◆ Given data
- - -
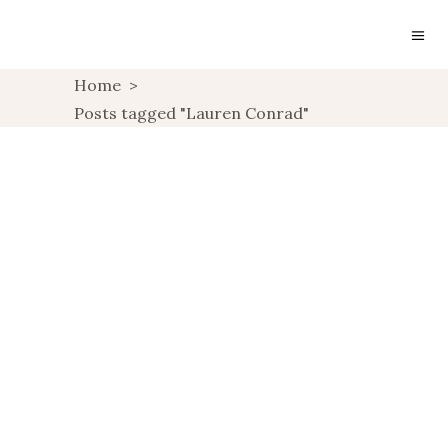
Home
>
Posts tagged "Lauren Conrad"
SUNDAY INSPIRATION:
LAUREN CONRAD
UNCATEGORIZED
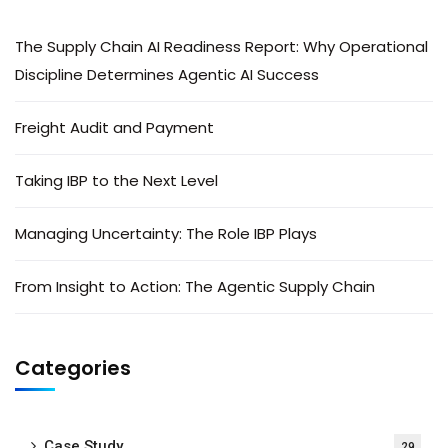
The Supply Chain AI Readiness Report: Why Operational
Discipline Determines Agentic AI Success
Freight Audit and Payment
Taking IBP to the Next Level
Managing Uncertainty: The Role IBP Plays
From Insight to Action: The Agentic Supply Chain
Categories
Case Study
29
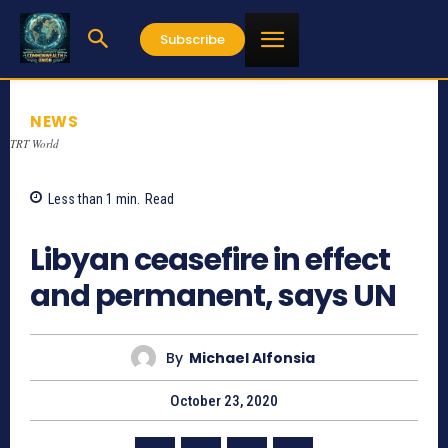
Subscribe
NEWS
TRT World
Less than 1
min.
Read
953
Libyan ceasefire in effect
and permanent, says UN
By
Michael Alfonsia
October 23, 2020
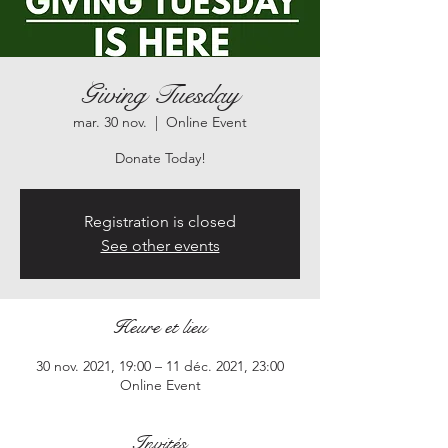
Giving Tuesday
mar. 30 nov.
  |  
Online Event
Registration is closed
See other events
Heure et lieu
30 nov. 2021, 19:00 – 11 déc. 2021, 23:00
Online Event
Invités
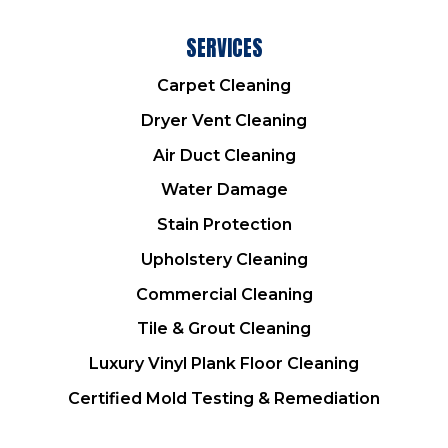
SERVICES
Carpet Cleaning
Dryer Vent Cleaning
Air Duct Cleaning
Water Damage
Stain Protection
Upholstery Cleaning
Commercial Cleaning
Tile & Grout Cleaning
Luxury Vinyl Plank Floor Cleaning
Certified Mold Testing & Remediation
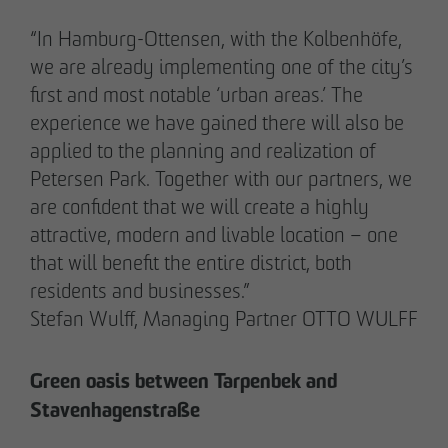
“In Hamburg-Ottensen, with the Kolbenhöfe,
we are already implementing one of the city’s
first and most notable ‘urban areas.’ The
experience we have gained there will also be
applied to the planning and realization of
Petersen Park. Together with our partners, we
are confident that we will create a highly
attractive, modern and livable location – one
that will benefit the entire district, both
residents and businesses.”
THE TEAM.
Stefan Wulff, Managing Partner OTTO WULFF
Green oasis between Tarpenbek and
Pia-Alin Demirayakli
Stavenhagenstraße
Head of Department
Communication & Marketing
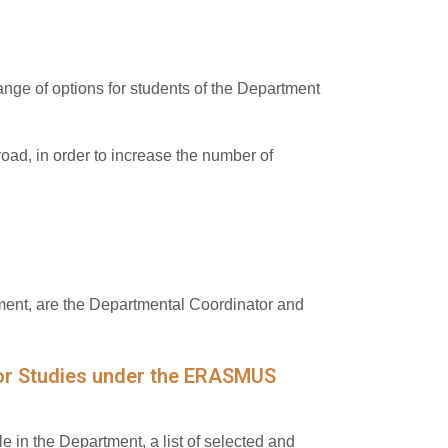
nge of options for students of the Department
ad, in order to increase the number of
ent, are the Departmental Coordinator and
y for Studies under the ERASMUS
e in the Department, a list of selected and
- - -
Could the material above be given again exactly, pictures excluded?

Home
>
Posts tagged "Lauren Conrad"
SUNDAY INSPIRATION:
LAUREN CONRAD
UNCATEGORIZED
The Supply Chain AI Readiness Report: Why Operational
Discipline Determines Agentic AI Success
Freight Audit and Payment
Taking IBP to the Next Level
Managing Uncertainty: The Role IBP Plays
From Insight to Action: The Agentic Supply Chain
Categories
Case Study
29
Subscribe
NEWS
TRT World
Less than 1
min.
Read
953
Libyan ceasefire in effect
and permanent, says UN
By
Michael Alfonsia
October 23, 2020
Giving Tuesday
mar. 30 nov.
  |  
Online Event
Registration is closed
See other events
Heure et lieu
30 nov. 2021, 19:00 – 11 déc. 2021, 23:00
Online Event
Invités
SERVICES
Carpet Cleaning
Dryer Vent Cleaning
Air Duct Cleaning
Water Damage
Stain Protection
Upholstery Cleaning
Commercial Cleaning
Tile & Grout Cleaning
Luxury Vinyl Plank Floor Cleaning
Certified Mold Testing & Remediation
“In Hamburg-Ottensen, with the Kolbenhöfe,
we are already implementing one of the city’s
first and most notable ‘urban areas.’ The
experience we have gained there will also be
applied to the planning and realization of
Petersen Park. Together with our partners, we
are confident that we will create a highly
attractive, modern and livable location – one
that will benefit the entire district, both
residents and businesses.”
THE TEAM.
Stefan Wulff, Managing Partner OTTO WULFF
Green oasis between Tarpenbek and
Pia-Alin Demirayakli
Stavenhagenstraße
Head of Department
Communication & Marketing
nge of options for students of the Department
ad, in order to increase the number of
ent, are the Departmental Coordinator and
y for Studies under the ERASMUS
e in the Department, a list of selected and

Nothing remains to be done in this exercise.